I'm a long-term bull. I started buying in 2011 and have continued to buy throughout, including this month.
I acknowledge the possibility of a crash/correction of up to 50% when this rally stops. But I'm still buying.
What bears must acknowledge is that Bitcoin 2013 is not Bitcoin 2011. Implying that the current spike is going to lead to a similar 90%+ lasting crash simply due to chart patterns represents some pretty surface level thinking.
Bitcoin has made great strides in the last year and a half, including:
1) More security (hashrate), and about to get 10x+ more secure due to ASIC deployment.
2) Far more professionalism in the ecosystem in general, and in 3rd party services in particular.
3) Development and understanding of best-practices with respect to how to handle bitcoin, in terms of online wallets, offline wallets, cold storage, etc.
4) Far more merchant adoption (just ask BitPay).
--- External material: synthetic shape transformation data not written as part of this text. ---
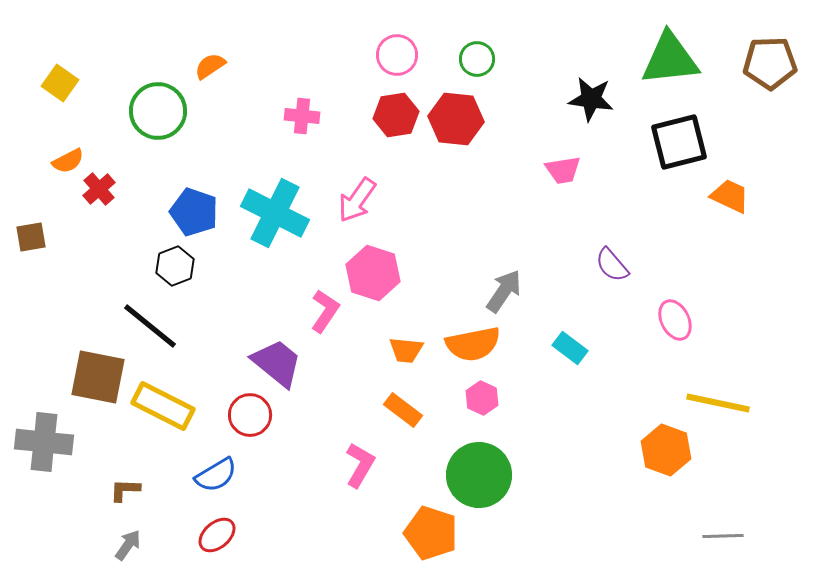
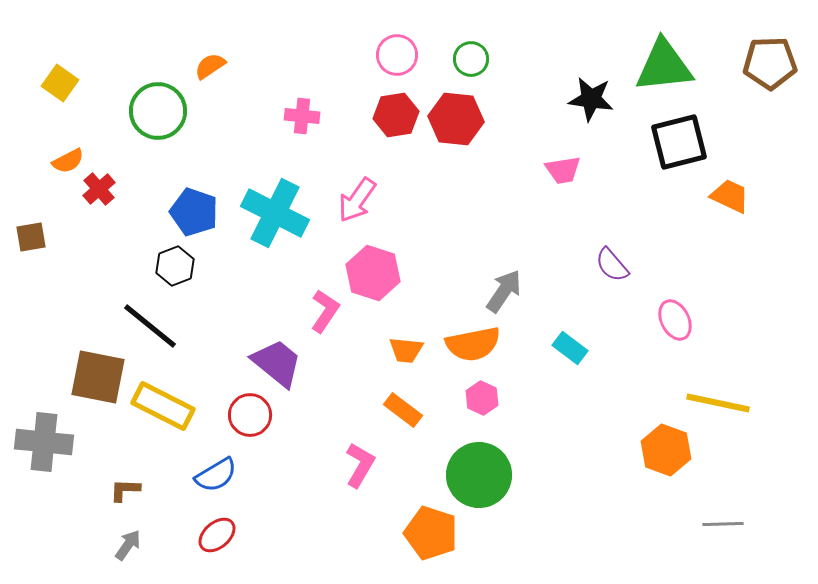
green circle at (477, 59): moved 6 px left
green triangle at (670, 59): moved 6 px left, 7 px down
gray line at (723, 536): moved 12 px up
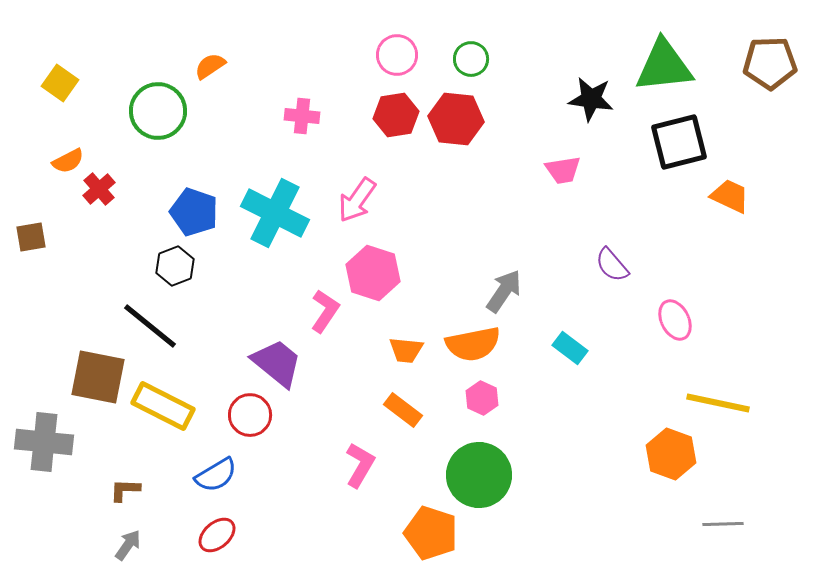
orange hexagon at (666, 450): moved 5 px right, 4 px down
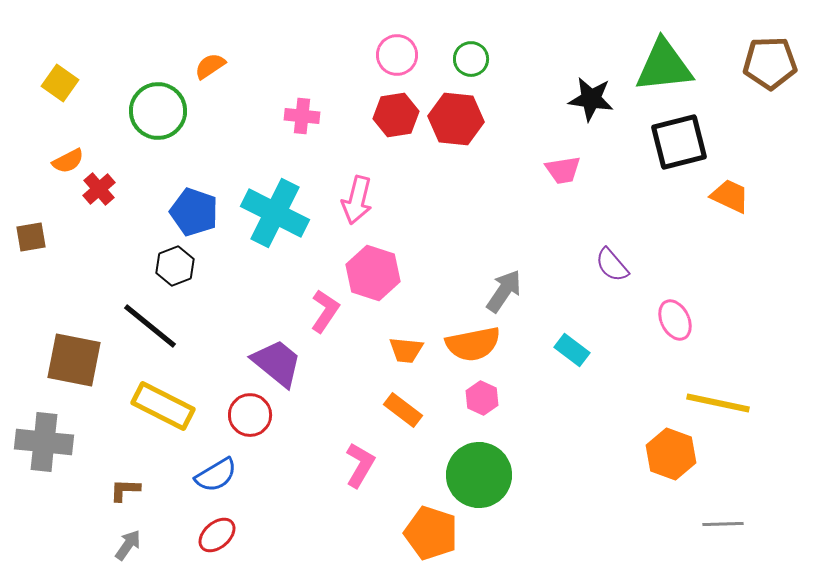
pink arrow at (357, 200): rotated 21 degrees counterclockwise
cyan rectangle at (570, 348): moved 2 px right, 2 px down
brown square at (98, 377): moved 24 px left, 17 px up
5) Traditional venture capital is now dipping their feet in the water.
6) More professionals and technologists from other industries are now focusing on bitcoin. Observe the
bitcoin2013 speaker/panalist list.
7) Services such as SatoshiDice show a use-case that isn't possible without bitcoin, and gambling looks set to become bitcoin's first high-volume general use-case.
8.) Bitcoin acceptance announcements from top sites including Wordpress.com, Reddit.com, and Mega
9) More startups and serious entrepreneurs investing their time, energy, and creativity into bitcoin.
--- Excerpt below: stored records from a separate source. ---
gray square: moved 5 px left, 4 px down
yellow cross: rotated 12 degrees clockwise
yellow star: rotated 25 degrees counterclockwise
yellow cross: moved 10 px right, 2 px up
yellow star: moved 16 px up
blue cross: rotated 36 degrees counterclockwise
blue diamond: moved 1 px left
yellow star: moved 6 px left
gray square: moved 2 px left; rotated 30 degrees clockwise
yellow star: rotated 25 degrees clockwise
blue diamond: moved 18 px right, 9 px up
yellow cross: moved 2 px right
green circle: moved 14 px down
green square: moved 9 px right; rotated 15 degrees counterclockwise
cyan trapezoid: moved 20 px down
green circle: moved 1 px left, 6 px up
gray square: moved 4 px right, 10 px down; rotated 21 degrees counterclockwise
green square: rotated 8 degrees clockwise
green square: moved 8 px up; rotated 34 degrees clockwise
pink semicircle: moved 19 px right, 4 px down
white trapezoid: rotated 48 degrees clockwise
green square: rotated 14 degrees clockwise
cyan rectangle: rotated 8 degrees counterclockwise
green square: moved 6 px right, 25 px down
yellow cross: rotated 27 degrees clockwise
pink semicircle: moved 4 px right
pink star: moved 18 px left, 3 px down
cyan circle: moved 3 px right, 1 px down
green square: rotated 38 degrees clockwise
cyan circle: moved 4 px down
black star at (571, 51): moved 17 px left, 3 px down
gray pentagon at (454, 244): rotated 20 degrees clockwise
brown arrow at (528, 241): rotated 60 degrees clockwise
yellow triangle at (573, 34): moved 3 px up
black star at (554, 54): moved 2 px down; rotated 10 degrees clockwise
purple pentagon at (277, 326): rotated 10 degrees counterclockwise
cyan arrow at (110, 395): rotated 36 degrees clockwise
10) Huge improvement in the quality of the mainstream media attention given to bitcoin.
11) Another 18 months of successfully processing transactions without any fundamental protocol failure.
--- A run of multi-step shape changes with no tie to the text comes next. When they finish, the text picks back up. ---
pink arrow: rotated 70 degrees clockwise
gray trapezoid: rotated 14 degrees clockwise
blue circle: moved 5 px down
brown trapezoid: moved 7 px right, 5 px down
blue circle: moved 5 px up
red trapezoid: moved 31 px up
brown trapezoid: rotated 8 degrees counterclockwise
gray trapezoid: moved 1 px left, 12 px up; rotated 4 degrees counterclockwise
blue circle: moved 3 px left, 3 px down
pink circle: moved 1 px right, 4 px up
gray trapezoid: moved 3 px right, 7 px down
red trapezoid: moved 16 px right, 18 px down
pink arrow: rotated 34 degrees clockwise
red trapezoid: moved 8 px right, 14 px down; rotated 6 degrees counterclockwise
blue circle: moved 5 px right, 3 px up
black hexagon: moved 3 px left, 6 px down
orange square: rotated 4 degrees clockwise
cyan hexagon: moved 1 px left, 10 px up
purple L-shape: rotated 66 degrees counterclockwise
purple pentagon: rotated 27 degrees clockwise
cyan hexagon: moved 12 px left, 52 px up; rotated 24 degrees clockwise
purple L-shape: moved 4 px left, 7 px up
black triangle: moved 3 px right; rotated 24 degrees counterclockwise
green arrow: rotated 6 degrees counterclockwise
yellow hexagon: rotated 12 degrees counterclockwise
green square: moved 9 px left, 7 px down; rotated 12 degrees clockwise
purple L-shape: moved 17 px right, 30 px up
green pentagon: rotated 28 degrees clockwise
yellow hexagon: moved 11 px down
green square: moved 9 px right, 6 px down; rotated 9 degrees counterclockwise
Don't forget that the fall from $32 in 2011 was triggered by a hack at Gox, which was followed by a nasty series of hacks and scams that was able to happen due to widespread ignorance and naivety in the bitcoin ecosystem in general. Bitcoin has grown up to a large degree since then, and I posit that we're over the era of easy hacks and scams that killed confidence for a year. During that time, the core ecosystem was quietly gaining the strength and professionalism that's finally being acknowledged today.